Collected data
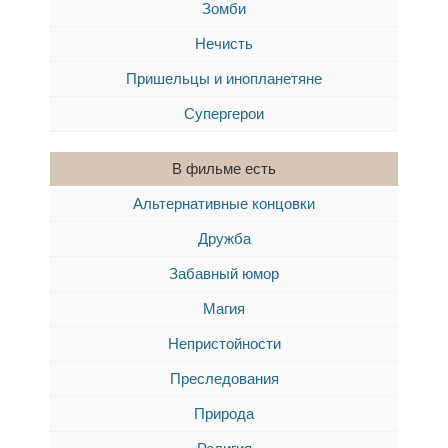
Зомби
Нечисть
Пришельцы и инопланетяне
Супергерои
В фильме есть
Альтернативные концовки
Дружба
Забавный юмор
Магия
Непристойности
Преследования
Природа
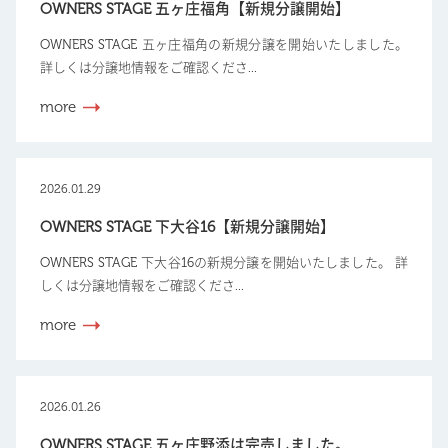
OWNERS STAGE 五ヶ庄福角【新規分譲開始】
OWNERS STAGE 五ヶ庄福角の新規分譲を開始いたしました。
詳しくは分譲地情報をご確認くださ...
more
2026.01.29
OWNERS STAGE 下大谷16【新規分譲開始】
OWNERS STAGE 下大谷16の新規分譲を開始いたしました。 詳
しくは分譲地情報をご確認くださ...
more
2026.01.26
OWNERS STAGE 五ヶ庄野添は完売しました。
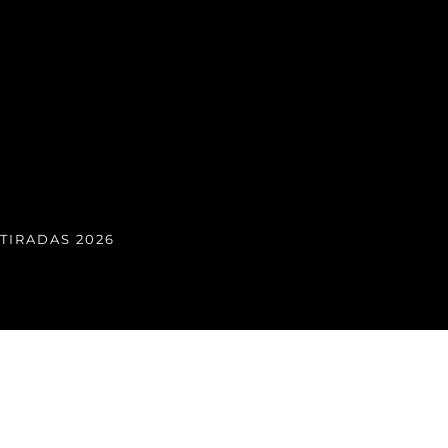
TIRADAS 2026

■ **Task item**: Take the line containing "Альтернативные концовки" and every line after it through the end of the data, and write them out exactly, with no pictures.

■ **Result of this exercise**:
Альтернативные концовки
Дружба
Забавный юмор
Магия
Непристойности
Преследования
Природа
OWNERS STAGE 五ヶ庄福角【新規分譲開始】
OWNERS STAGE 五ヶ庄福角の新規分譲を開始いたしました。
詳しくは分譲地情報をご確認くださ...
more
2026.01.29
OWNERS STAGE 下大谷16【新規分譲開始】
OWNERS STAGE 下大谷16の新規分譲を開始いたしました。 詳
しくは分譲地情報をご確認くださ...
more
2026.01.26
OWNERS STAGE 五ヶ庄野添は完売しました。
TIRADAS 2026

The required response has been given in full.